C’est d’ailleurs dans cette deuxième partie du film que la douceur et la sensualité de ces relations laissent place à un sentiment plus malsain. Almodóvar aime bousculer nos sens, nos émotions et retourner tout ce que l’on croyait établi : il le réalise avec génie en renversant totalement le personnage de Benigno. Il devient alors très paradoxal et l’on se perd dans nos ressentis à son égard. On éprouve à la fois beaucoup de compassion et d’empathie pour lui dans la majeure partie de l’histoire tant sa manière d’aimer et de vivre l’art est touchante mais il devient difficile de se faire une opinion quand il commet l’impardonnable. En balayant d’un geste tout ce que l’on pouvait trouver beau chez l’infirmier, le réalisateur pousse le spectateur dans ses derniers retranchements et le montre d’une manière qui rend difficile la colère. C’est exactement dans ce retournement que l’on aperçoit le talent du réalisateur espagnol, il bouleverse nos codes moraux et réussit à nous interpeller de telle sorte qu’on se demande si l’on est vraiment humain de ressentir ces émotions pour ce type de personnage. Parle avec elle n’est pas seulement un film sur la beauté de l’amour ; de grandes réflexions jaillissent de cette histoire surprenante. Pedro Almodóvar utilise quelques scènes pour critiquer subtilement les médias et les psychologues et questionner de la même manière le spectateur sur la nature de ce qu’il ressent.

Le tango des duos

Le film est divisé en trois parties, chacune correspondant à un duo, présenté à chaque fois par un plan rapproché en couple dans lequel les deux personnages sont filmés face caméra, de la même manière, comme pour introduire au spectateur, le sujet des séquences qui vont suivre. Cela débute avec Marco et Benigno assis dans la salle de spectacle, pourtant aucune partie ne porte leurs noms. Chaque titre de chapitre met l’accent sur un couple formé d’un homme et d’une femme ; à aucun moment celui composé de Benigno et Marco n’apparaît comme véritable duo bien que leur amitié naisse clairement à l’écran.
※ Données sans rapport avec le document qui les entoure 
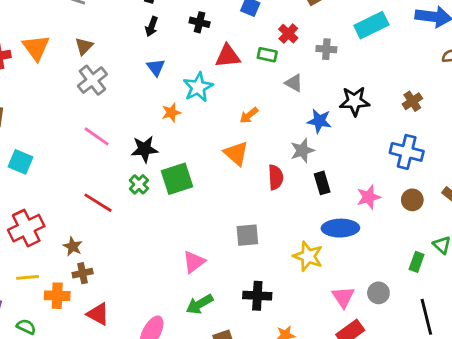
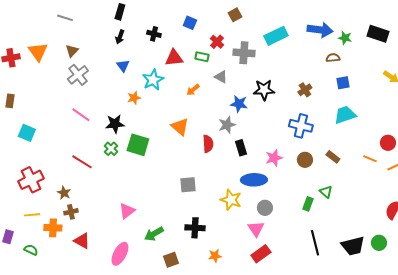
gray cross: (326, 49) -> (244, 53), size x1.5
orange arrow: (249, 115) -> (193, 90), moved
green square: (177, 179) -> (138, 145), turned 35
pink triangle: (194, 262) -> (127, 211), moved
gray circle: (378, 293) -> (265, 208), moved

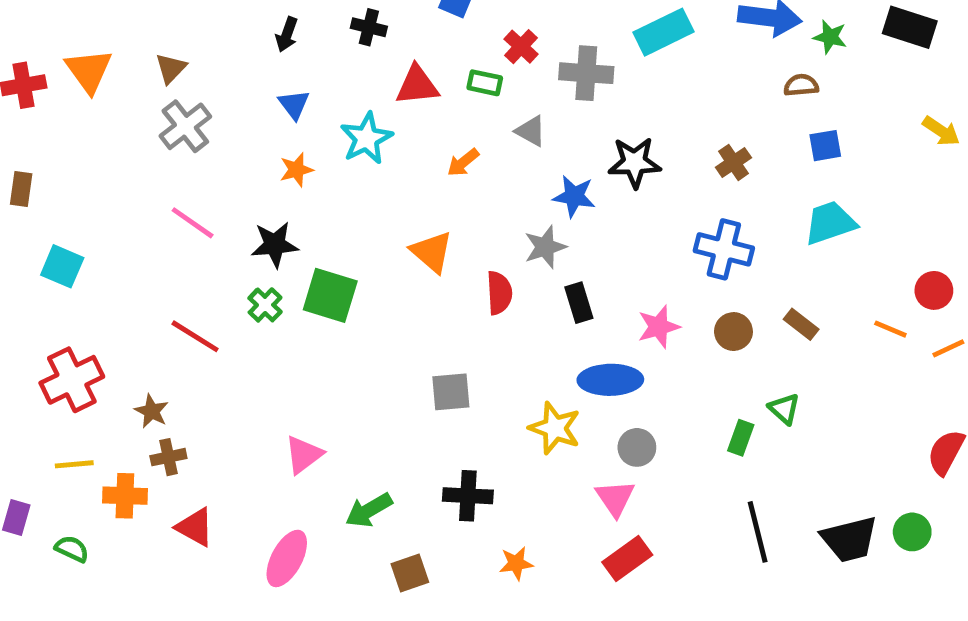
orange star: (134, 98) -> (296, 170), moved

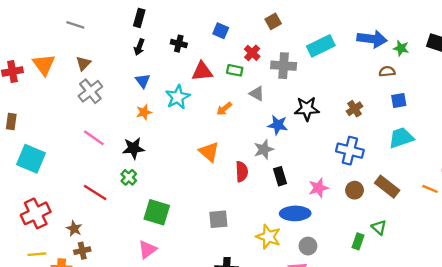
cyan square: (62, 266) -> (31, 159), size x1.4
green square: (330, 295) -> (157, 212), moved
brown rectangle: (801, 324) -> (387, 187), size x1.5

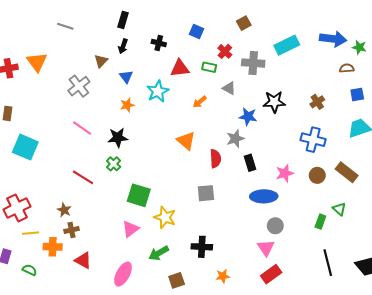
brown triangle: (83, 63) -> (101, 61), moved
red cross: (36, 213) -> (17, 208), moved
gray square: (218, 219) -> (206, 193), moved
yellow star: (268, 237) -> (165, 217), moved

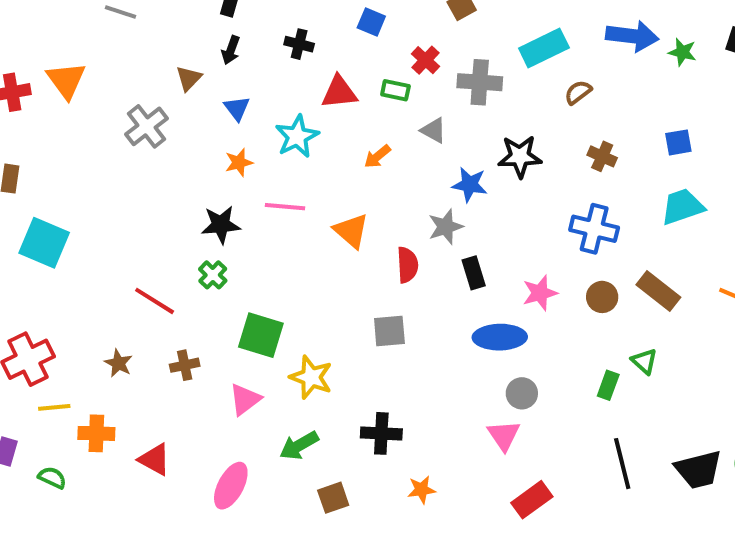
brown semicircle: (347, 68) -> (578, 92), moved, turned -32
brown cross: (317, 102) -> (602, 156), turned -32
pink line: (82, 128) -> (285, 207), moved, turned -30
brown cross: (72, 230) -> (185, 365), moved
red rectangle: (271, 274) -> (532, 500), moved

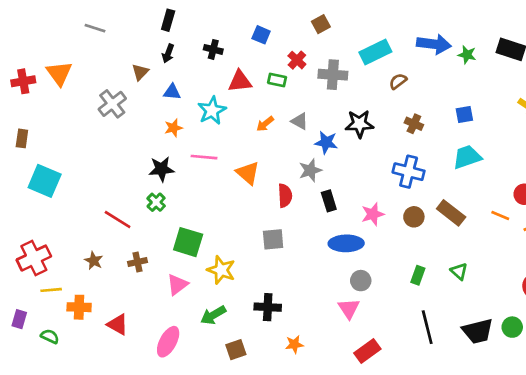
blue triangle: (237, 108) -> (172, 92), turned -48
gray triangle: (434, 130) -> (300, 121), moved
green triangle: (644, 361) -> (459, 271), moved

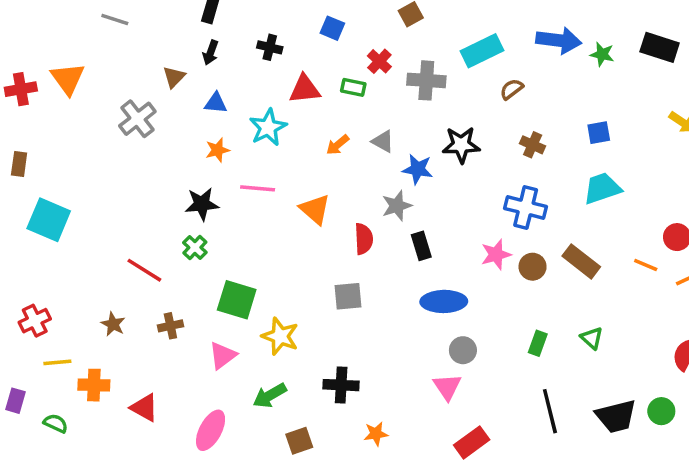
pink star: (373, 214) -> (496, 254), moved
red cross: (34, 258) -> (35, 321), size x0.7

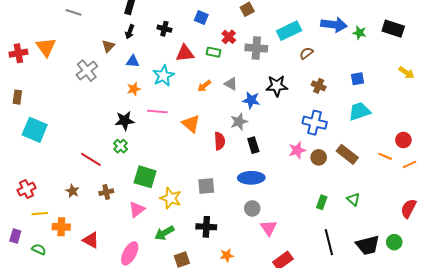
gray square: (348, 296) -> (206, 186), moved
blue ellipse: (444, 301) -> (251, 178), moved
gray circle: (463, 350) -> (252, 208), moved

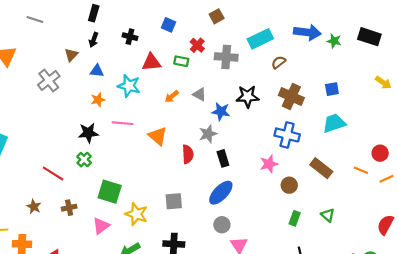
cyan star: (163, 76) -> (129, 86), turned -30
brown cross: (319, 86) -> (291, 96), size x1.6
brown circle: (319, 157) -> (289, 185), moved
blue ellipse: (251, 178) -> (221, 193), turned -45

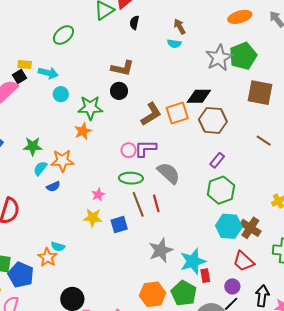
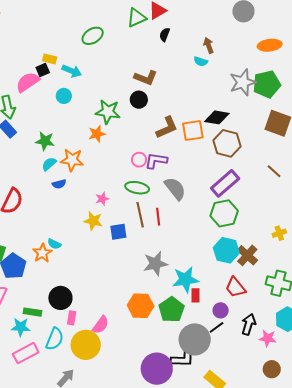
cyan circle: (61, 94) -> (64, 96), moved
purple rectangle: (217, 160) -> (225, 183), size x1.8

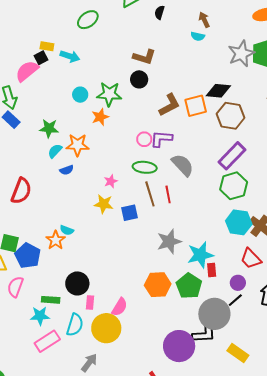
cyan circle: (64, 96) -> (80, 95), moved

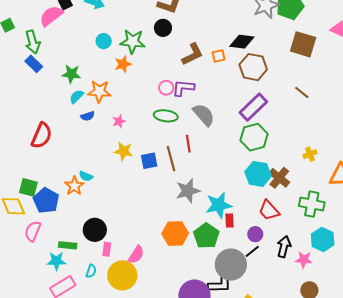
orange square: (196, 106) -> (219, 56), size x0.6
pink star: (111, 181) -> (119, 121), moved
brown line: (150, 194) -> (171, 159), moved
cyan semicircle: (75, 325) -> (91, 271), size x0.6

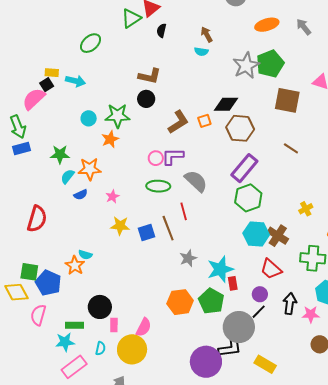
blue rectangle: (34, 64) -> (21, 148), turned -54
gray star: (188, 191) -> (188, 258), size x0.7

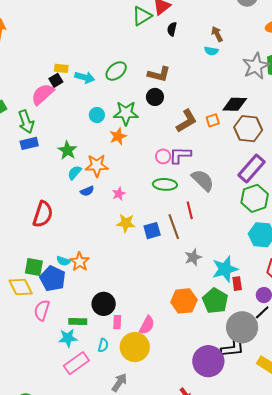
green ellipse: (91, 43) -> (116, 71), moved
green star: (60, 154) -> (67, 150), turned 30
cyan semicircle: (85, 255) -> (63, 261), moved

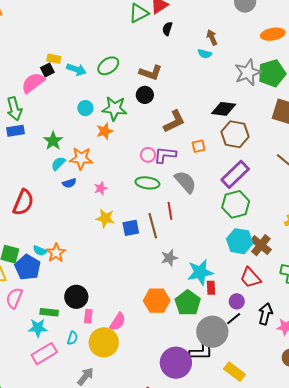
orange square: (213, 120) -> (199, 146), moved

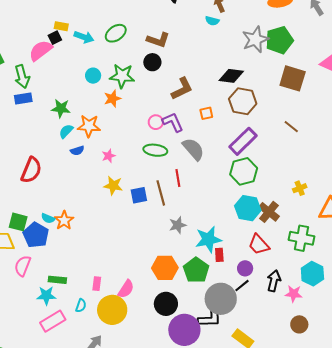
green star: (53, 141) -> (61, 108), turned -30
purple L-shape: (165, 155) -> (173, 122), turned 60
black circle: (76, 297) -> (166, 304), moved

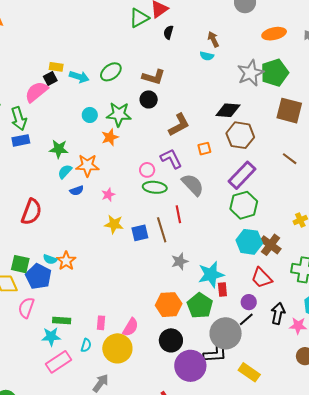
pink circle: (156, 122) -> (147, 170), moved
Chaque tandem possède ses différences et se complète en même temps de la plus belle des manières. L’opposition est maîtresse dans ces binômes, pourtant les personnages sont d’une complémentarité étonnante. On pourrait croire que Lydia est le côté force et courage du duo qu’elle forme avec Marco, et pourtant lorsqu’elle a peur de la couleuvre, c’est lui qui se révèle vaillant bien qu’il finisse par montrer à nouveau sa sensibilité en pleurant. C’est là toute la puissance du film : faire se rejoindre quelques opposés habilement. Le contraste est également bien présent dans la manière dont les deux couples principaux se comportent : aussi bien dans la façon d’être au chevet de la femme qu’ils aiment que dans la structure de leur relation et de leur amour. Le réalisateur alterne force et faiblesse, élégance et puissance et bouscule totalement nos esprits en mettant en scène ces contraires à tous les niveaux. Si l’amitié entre Benigno et Marco ne suffit pas à être un duo à part entière pour devenir le titre d’une partie, un second binôme est passé sous silence mais existe bel et bien dans ses différences. Lydia incarne la puissance avec l’intensité et la détermination de son regard lorsqu’elle est dans l’arène là où Alicia symbolise l’élégance avec la danse. Pourtant, encore une fois, ces deux-là se rapprochent dans leurs gestes et dans la finesse de leurs mouvements qui pourraient s’assembler. C’est dans la manière intelligente de filmer d’Almodóvar que ressortent ces divergences pourtant très proches. La mise en scène nous entraîne totalement dans l’histoire et nous fait danser au rythme de ces tandems incroyables avec des musiques qui suivent toujours le rythme. Et les allers-retours dans le temps sont aussi bien faits que le reste de la mise en scène pour rendre compte de ces quatre vies mêlées.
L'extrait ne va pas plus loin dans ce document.